For the last week, city officials, organizers and media outlets alike said concerns stemmed from the violence after Oscar Grant’s funeral last year. But last year’s outrage didn’t result in days of rioting. It didn’t turn the city upside down. It didn’t result in murders of innocent people. It was broken storefront windows, trash bins on fires, rocks thrown at police. It was painful, yes, but as Dori J. Maynard wrote at the time: "To me a riot is a city come to a standstill. It’s big and it’s terrifying, not only to the people who are there, but to most of the people who live in the city, if not the rest of the country."

What created the anticipation for a big riot last night probably had more to do with the haunting memories of Los Angeles after the Rodney King verdict and Detroit and Newark more than 40 years ago. Those images from the past of black and brown people—hurt, enraged, striking out— are still alive today, slipping into the backdrop of every new case of police violence. So the moment a trash bin is set on fire in Oakland, the unspoken warning call goes out: Los Angeles, Detroit, Newark, riots! And with it the memory of dead bodies, of police in riot gear, of shattered glass and cities.

The memories remain fresh in our collective consciousness because the reality has not budged, let alone changed. This remains a country where black men are still dying, unarmed, face down, at the hands of police, and where we all know that communities have very little recourse.

With those memories and reality so firmly etched into the national conscious, it becomes impossible to predict with any accuracy what will happen when a verdict comes down in a case of a cop killing a black man. The past informs too much of what we expect.

Last night didn’t turn out to be LA in 1992 or ’65. It was Oakland in 2010, which is to say not a riot but a mixed reaction coupled with nighttime looting and hundreds of armed police officers prepared for LA ’92.

On the corner of 14th Street and Broadway, near city hall, last night, community advocates set up a microphone and speakers around 6 pm. The young and old called for peace, criticized the government and remembered Grant. An hour later, lounge music was played, leading a colleague to smile and note, "It’s almost relaxing." Mark Curry, the actor from the show "Hanging’ with Mr. Cooper," was spotted in the crowd and posed for pictures.

Two blocks away, a smaller group of people were in front of police cars, yelling at the officers. Lines of police officers stood in riot gear, guns in hands. One officer had his gun raised and pointed at the group. A man showed up with a speaker on this bike playing the song "F- -k da police" and people began rapping along and dancing.
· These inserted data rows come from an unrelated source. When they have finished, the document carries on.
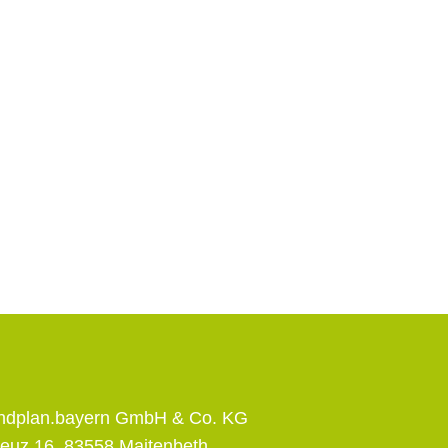
andplan.bayern GmbH & Co. KG
euz 16, 83558 Maitenbeth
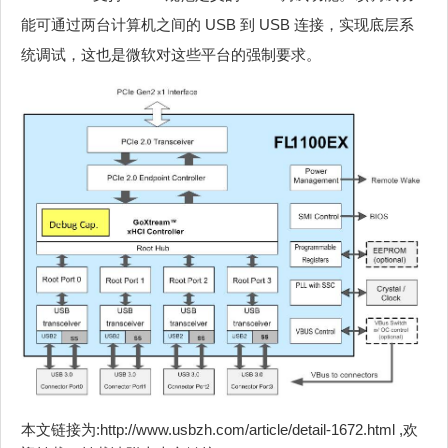
能可通过两台计算机之间的 USB 到 USB 连接，实现底层系
统调试，这也是微软对这些平台的强制要求。
本文链接为:http://www.usbzh.com/article/detail-1672.html ,欢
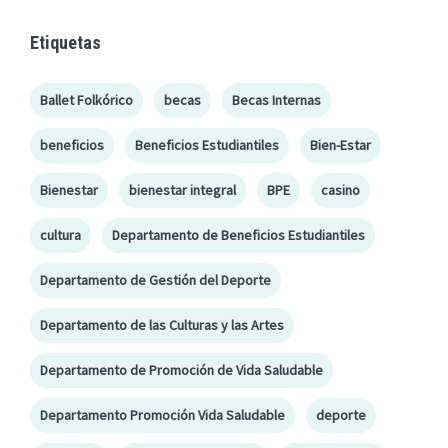
Etiquetas
Ballet Folkórico
becas
Becas Internas
beneficios
Beneficios Estudiantiles
Bien-Estar
Bienestar
bienestar integral
BPE
casino
cultura
Departamento de Beneficios Estudiantiles
Departamento de Gestión del Deporte
Departamento de las Culturas y las Artes
Departamento de Promoción de Vida Saludable
Departamento Promoción Vida Saludable
deporte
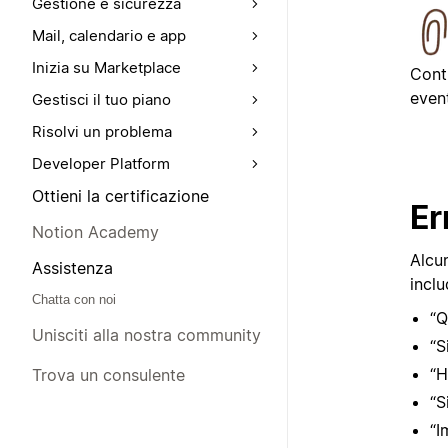
Gestione e sicurezza
Mail, calendario e app
Inizia su Marketplace
Cont
event
Gestisci il tuo piano
Risolvi un problema
Developer Platform
Ottieni la certificazione
Er
Notion Academy
Alcu
Assistenza
incl
Chatta con noi
“Q
Unisciti alla nostra community
“S
“H
Trova un consulente
“S
“I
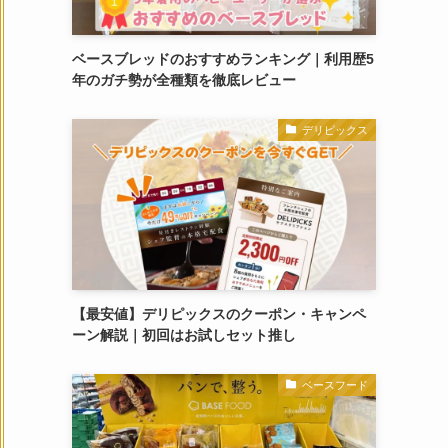
ベースブレッドのおすすめランキング｜利用歴5
年のガチ勢が全種類を徹底レビュー
デリピックス
【最安値】デリピックスのクーポン・キャンペ
ーン解説｜初回はお試しセット推し
ベースフード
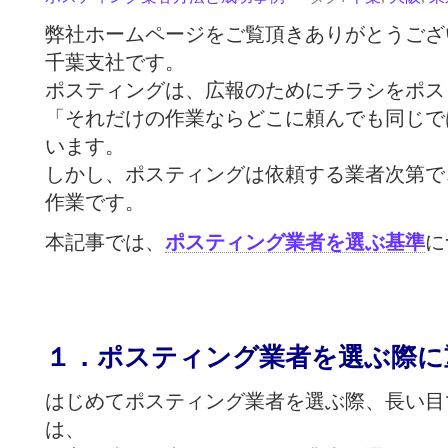
弊社ホームページをご覧頂きありがとうござ
千葉支社です。
ポスティングは、広報のためにチラシをポス
「それだけの作業ならどこに頼んでも同じで
います。
しかし、ポスティングは依頼する業者次第で
作業です。
本記事では、
ポスティング業者を選ぶ基準
に
１．ポスティング業者を選ぶ際に
は
じめてポスティング業者を選ぶ際、長い目
は、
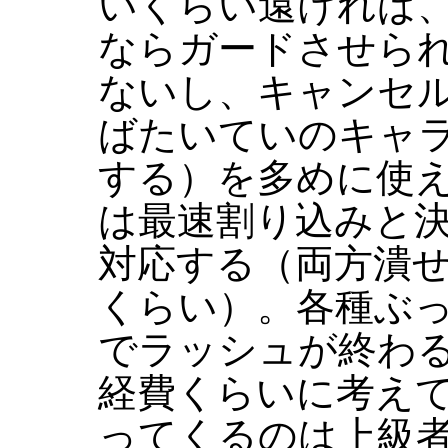
いくらい遠ければ、
ならガードさせら
ないし、キャンセ
ばたいていのキャ
する）を多めに使
は最速割り込みと
対応する（両方潰せ
くらい）。各種ぶ
でラッシュが終わ
経費くらいに考え
ってくるのは上級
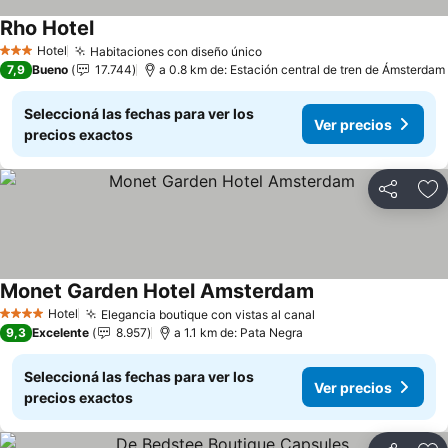
Rho Hotel
Hotel
Habitaciones con diseño único
3 Estrellas
7,9
Bueno
17.744
a 0.8 km de: Estación central de tren de Ámsterdam
Seleccioná las fechas para ver los
Ver precios
precios exactos
Compartir
Añ
Monet Garden Hotel Amsterdam
Hotel
Elegancia boutique con vistas al canal
4 Estrellas
9,3
Excelente
8.957
a 1.1 km de: Pata Negra
Seleccioná las fechas para ver los
Ver precios
precios exactos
A boy, who didn’t look older than 9, banged his skateboard against a newspaper vending machine.

The riot that had been so expected didn’t happen with either of those groups. What came was looting and vandalism later as night began to fall and most people had gone home. The "looters" — as a local news station called them— made their way up Broadway running away from cops, breaking glass, and taking the opportunity to pick up jewelry and hair weaves. What they most wanted perhaps was justice of the economic variety. By 10:30 pm last night, a man had already been arrested in another town for selling Air Jordans with the price tags from Foot Locker.

Today, police said about 83 people had been arrested, though it’s not clear how many of those were for looting and vandalism rather than just not leaving the scene, which was the cause of at least 25 arrests. A news outlet reported that 75 percent of those arrested weren’t from Oakland.

But it’s hard to let go of the past. Hard to let go of the big riot idea.

So city officials praised their officers last night for showing restraint in the face of the riot that never happened and Oakland residents for not rioting. Media outlets have called it a riot and warned that Oakland might erupt again when Johannes Mehserle, the transit cop who killed Grant, is sentenced next month.

If last night is any indication, it’ll be another big riot that doesn’t happen.